If ripe spores can be obtained by sowing them upon moist earth, the young plants will appear in about a month. The microspore ([Fig. 74], K) produces a prothallium not unlike that of some of the water ferns, there being a single vegetative cell (x), and the rest of the prothallium forming a single antheridium. The spermatozoids are excessively small, and resemble those of the bryophytes.
The macrospore divides into two cells, a large lower one, and a smaller upper one. The latter gives rise to a flat disc of cells producing a number of small archegonia of simple structure ([Fig. 74], I, J). The lower cell produces later a tissue that serves to nourish the young embryo.
The development of the embryo recalls in some particulars that of the seed plants, and this in connection with the peculiarities of the sporangia warrants us in regarding the Ligulatæ as the highest of existing pteridophytes, and to a certain extent connecting them with the lowest of the spermaphytes.
Resembling the smaller club mosses in their development, but differing in some important points, are the quill-worts (Isoeteæ).

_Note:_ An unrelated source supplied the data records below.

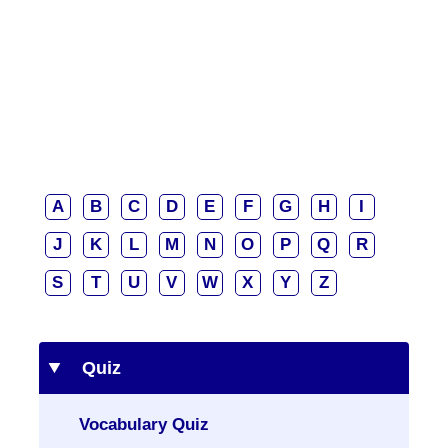
A
B
C
D
E
F
G
H
I
J
K
L
M
N
O
P
Q
R
S
T
U
V
W
X
Y
Z
Quiz
Vocabulary Quiz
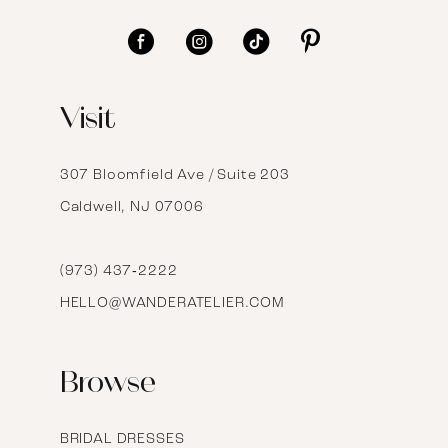
11
12
Visit
13
14
307 Bloomfield Ave / Suite 203
Caldwell, NJ 07006
15
16
(973) 437‑2222
HELLO@WANDERATELIER.COM
17
Browse
BRIDAL DRESSES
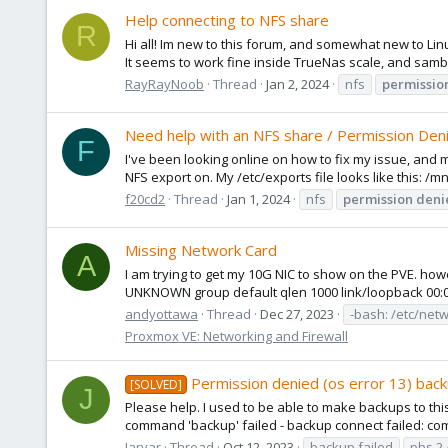
Help connecting to NFS share
R
Hi all! Im new to this forum, and somewhat new to Li
It seems to work fine inside TrueNas scale, and samba
RayRayNoob
Thread
Jan 2, 2024
nfs
permissio
Need help with an NFS share / Permission Den
F
I've been looking online on how to fix my issue, and 
NFS export on. My /etc/exports file looks like this: /mn
f20cd2
Thread
Jan 1, 2024
nfs
permission
deni
Missing Network Card
A
I am trying to get my 10G NIC to show on the PVE. h
UNKNOWN group default qlen 1000 link/loopback 00:00:0
andyottawa
Thread
Dec 27, 2023
-bash: /etc/net
Proxmox VE: Networking and Firewall
Permission denied (os error 13) back
[SOLVED]
J
Please help. I used to be able to make backups to thi
command 'backup' failed - backup connect failed: co
Jarvar
Thread
Oct 12, 2023
backup failed
pbs 2.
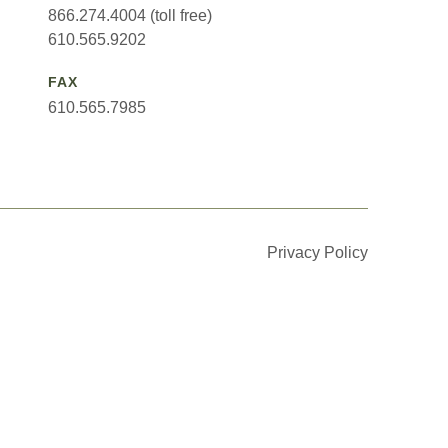
866.274.4004 (toll free)
610.565.9202
FAX
610.565.7985
Privacy Policy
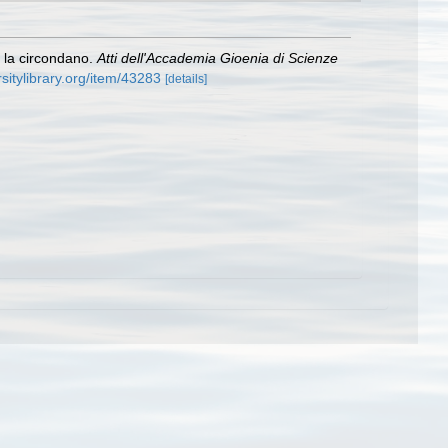
e la circondano.
Atti dell'Accademia Gioenia di Scienze
rsitylibrary.org/item/43283
[details]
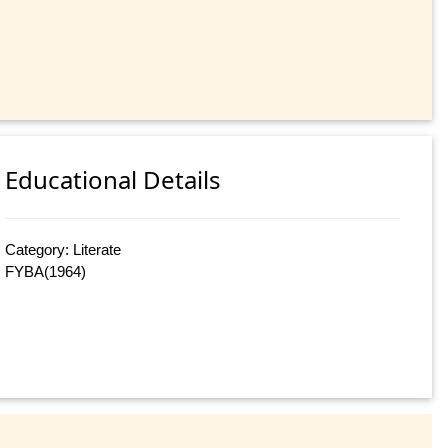
Educational Details
Category: Literate
FYBA(1964)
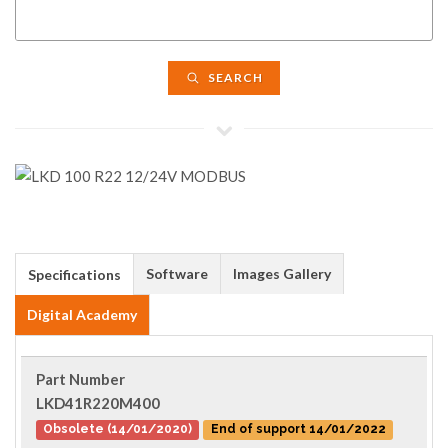
SEARCH
Software
Images Gallery
Specifications
Digital Academy
Part Number
LKD41R220M400
Obsolete (14/01/2020)
End of support 14/01/2022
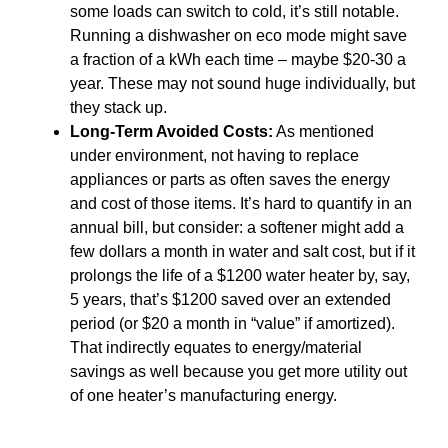
some loads can switch to cold, it’s still notable.
Running a dishwasher on eco mode might save
a fraction of a kWh each time – maybe $20-30 a
year. These may not sound huge individually, but
they stack up.
Long-Term Avoided Costs:
As mentioned
under environment, not having to replace
appliances or parts as often saves the energy
and cost of those items. It’s hard to quantify in an
annual bill, but consider: a softener might add a
few dollars a month in water and salt cost, but if it
prolongs the life of a $1200 water heater by, say,
5 years, that’s $1200 saved over an extended
period (or $20 a month in “value” if amortized).
That indirectly equates to energy/material
savings as well because you get more utility out
of one heater’s manufacturing energy.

They are mostly aquatic forms, growing partially or completely submerged, and look like grasses or rushes. They vary from a few centimetres to half a metre in height. The stem is very short, and the long cylindrical leaves closely crowded together. The leaves which are narrow above are widely expanded and overlapping at the base. The spores are of two kinds, as in Selaginella, but the macrosporangia contain numerous macrospores. The very large sporangia (M, sp.) are in cavities at the bases of the leaves, and above each sporangium is a little pointed outgrowth (ligula), which is also found in the leaves of Selaginella. The quill-worts are not common plants, and owing to their habits of growth and resemblance to other plants, are likely to be overlooked unless careful search is made.
CHAPTER XIV.
SUB-KINGDOM VI.
Spermaphytes: Phænogams.
The last and highest great division of the vegetable kingdom has been named Spermaphyta, “seed plants,” from the fact that the structures known as seeds are peculiar to them. They are also commonly called flowering plants, though this name might be also appropriately given to certain of the higher pteridophytes.
In the seed plants the macrosporangia remain attached to the parent plant, in nearly all cases, until the archegonia are fertilized and the embryo plant formed. The outer walls of the sporangium now become hard, and the whole falls off as a seed.
In the higher spermaphytes the spore-bearing leaves (sporophylls) become much modified, and receive special names, those bearing the microspores being commonly known as stamens; those bearing the macrospores, carpels or carpophylls. The macrosporangia are also ordinarily known as “ovules,” a name given before it was known that these were the same as the macrosporangia of the higher pteridophytes.
In addition to the spore-bearing leaves, those surrounding them may be much changed in form and brilliantly colored, forming, with the enclosed sporophylls, the “flower” of the higher spermaphytes.
As might be expected, the tissues of the higher spermaphytes are the most highly developed of all plants, though some of them are very simple. The plants vary extremely in size, the smallest being little floating plants, less than a millimetre in diameter, while others are gigantic trees, a hundred metres and more in height.
There are two classes of the spermaphytes: I., the Gymnosperms, or naked-seeded ones, in which the ovules (macrosporangia) are borne upon open carpophylls; and II., Angiosperms, covered-seeded plants, in which the carpophylls form a closed cavity (ovary) containing the ovules.